## YOUR INSTRUCTIONS
Print, word for word, every line from the beginning of the listing up to and including the line with "KUNDENBETREUUNG". Pictures are to be excluded.
──────────
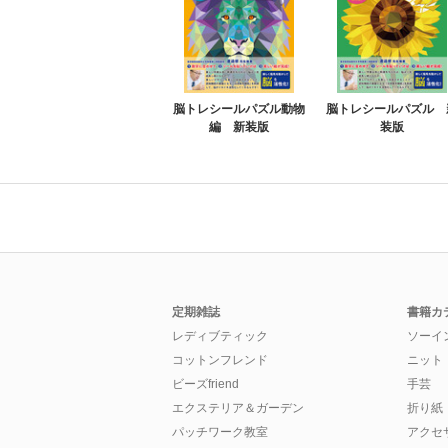
脳トレシールパズル動物
脳トレシールパズル 
編 新装版
装版
定期雑誌
書籍カ
レディブティック
ソーイ
コットンフレンド
ニット
ビーズfriend
手芸
エクステリア＆ガーデン
折り紙
パッチワーク教室
アクセ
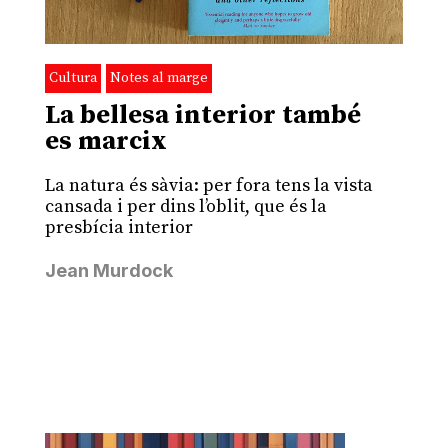
Cultura
Notes al marge
La bellesa interior també
es marcix
La natura és sàvia: per fora tens la vista
cansada i per dins l’oblit, que és la
presbícia interior
Jean Murdock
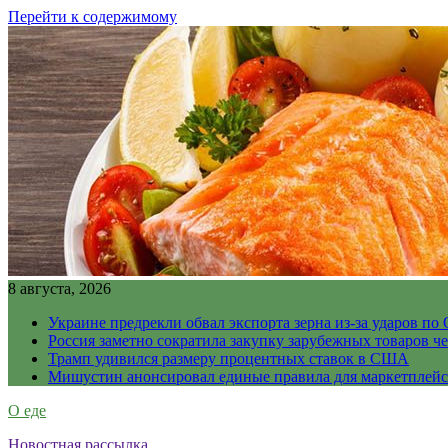
Перейти к содержимому
8 августа, 2026
Украине предрекли обвал экспорта зерна из-за ударов по 
Россия заметно сократила закупку зарубежных товаров ч
Трамп удивился размеру процентных ставок в США
Мишустин анонсировал единые правила для маркетплей
О еде
Новостная рассылка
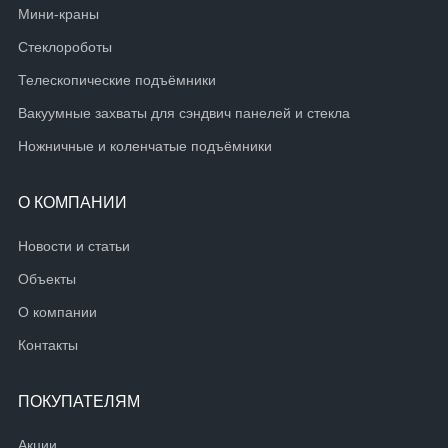
Мини-краны
Стеклороботы
Телескопические подъёмники
Вакуумные захваты для сэндвич панелей и стекла
Ножничные и коленчатые подъёмники
О КОМПАНИИ
Новости и статьи
Объекты
О компании
Контакты
ПОКУПАТЕЛЯМ
Акции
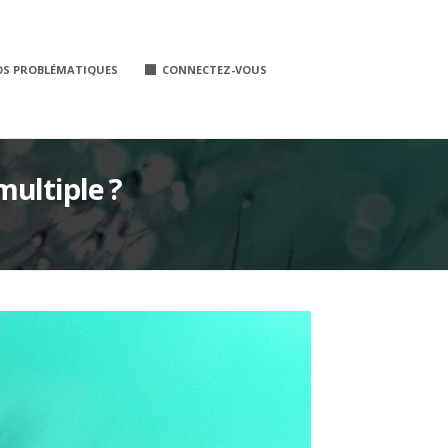
OS PROBLÉMATIQUES
CONNECTEZ-VOUS
ultiple ?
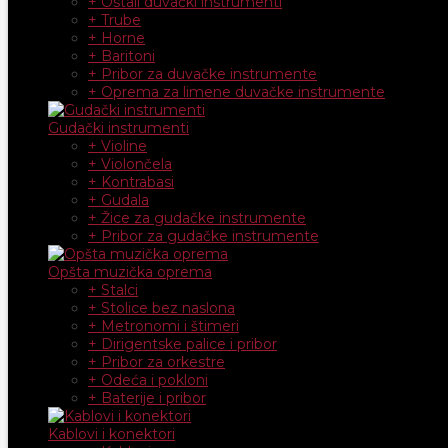
+ Ostali duvački instrumenti
+ Trube
+ Horne
+ Baritoni
+ Pribor za duvačke instrumente
+ Oprema za limene duvačke instrumente
Gudački instrumenti
+ Violine
+ Violončela
+ Kontrabasi
+ Gudala
+ Žice za gudačke instrumente
+ Pribor za gudačke instrumente
Opšta muzička oprema
+ Stalci
+ Stolice bez naslona
+ Metronomi i štimeri
+ Dirigentske palice i pribor
+ Pribor za orkestre
+ Odeća i pokloni
+ Baterije i pribor
Kablovi i konektori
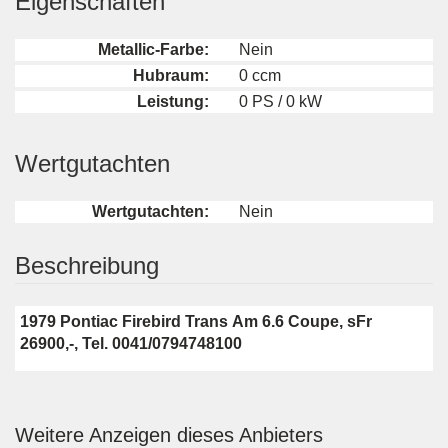
Eigenschaften
Metallic-Farbe:
Nein
Hubraum:
0 ccm
Leistung:
0 PS / 0 kW
Wertgutachten
Wertgutachten:
Nein
Beschreibung
1979 Pontiac Firebird Trans Am 6.6 Coupe, sFr
26900,-, Tel. 0041/0794748100
Weitere Anzeigen dieses Anbieters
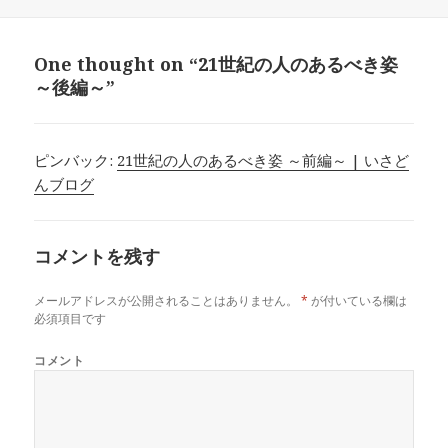
稿
成
テ
日:
者
ゴ
リ
One thought on “21世紀の人のあるべき姿
ー
～後編～”
ピンバック:
21世紀の人のあるべき姿 ～前編～ | いさど
んブログ
コメントを残す
メールアドレスが公開されることはありません。
*
が付いている欄は
必須項目です
コメント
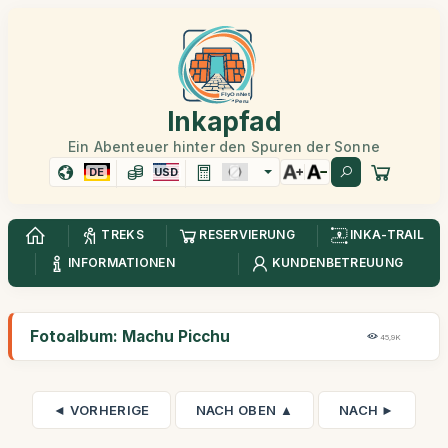
Inkapfad
Ein Abenteuer hinter den Spuren der Sonne
DE
USD
TREKS
RESERVIERUNG
INKA-TRAIL
INFORMATIONEN
KUNDENBETREUUNG
Fotoalbum: Machu Picchu
45,9K
◄ VORHERIGE
NACH OBEN ▲
NACH ►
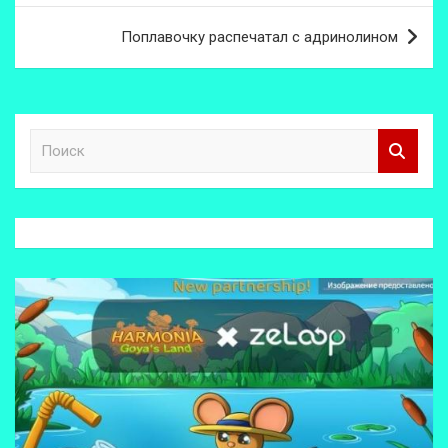
записям
Поплавочку распечатал с адринолином
П
о
и
с
к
──────────
## SOLUTION
脳トレシールパズル動物
脳トレシールパズル 
編 新装版
装版
定期雑誌
書籍カ
レディブティック
ソーイ
コットンフレンド
ニット
ビーズfriend
手芸
エクステリア＆ガーデン
折り紙
パッチワーク教室
アクセ
Cultura
Notes al marge
La bellesa interior també
es marcix
La natura és sàvia: per fora tens la vista
cansada i per dins l’oblit, que és la
presbícia interior
Jean Murdock
Перейти к содержимому
8 августа, 2026
Украине предрекли обвал экспорта зерна из-за ударов по 
Россия заметно сократила закупку зарубежных товаров ч
Трамп удивился размеру процентных ставок в США
Мишустин анонсировал единые правила для маркетплей
О еде
Новостная рассылка
Мини-краны
Стеклороботы
Телескопические подъёмники
Вакуумные захваты для сэндвич панелей и стекла
Ножничные и коленчатые подъёмники
О КОМПАНИИ
Новости и статьи
Объекты
О компании
Контакты
ПОКУПАТЕЛЯМ
Акции
OS PROBLÉMATIQUES
CONNECTEZ-VOUS
ultiple ?
+ Ostali duvački instrumenti
+ Trube
+ Horne
+ Baritoni
+ Pribor za duvačke instrumente
+ Oprema za limene duvačke instrumente
Gudački instrumenti
+ Violine
+ Violončela
+ Kontrabasi
+ Gudala
+ Žice za gudačke instrumente
+ Pribor za gudačke instrumente
Opšta muzička oprema
+ Stalci
+ Stolice bez naslona
+ Metronomi i štimeri
+ Dirigentske palice i pribor
+ Pribor za orkestre
+ Odeća i pokloni
+ Baterije i pribor
Kablovi i konektori
Eigenschaften
Metallic-Farbe:
Nein
Hubraum:
0 ccm
Leistung:
0 PS / 0 kW
Wertgutachten
Wertgutachten:
Nein
Beschreibung
1979 Pontiac Firebird Trans Am 6.6 Coupe, sFr
26900,-, Tel. 0041/0794748100
Weitere Anzeigen dieses Anbieters
稿
成
テ
日:
者
ゴ
リ
One thought on “21世紀の人のあるべき姿
ー
～後編～”
ピンバック:
21世紀の人のあるべき姿 ～前編～ | いさど
んブログ
コメントを残す
メールアドレスが公開されることはありません。
*
が付いている欄は
必須項目です
コメント
Inkapfad
Ein Abenteuer hinter den Spuren der Sonne
DE
USD
TREKS
RESERVIERUNG
INKA-TRAIL
INFORMATIONEN
KUNDENBETREUUNG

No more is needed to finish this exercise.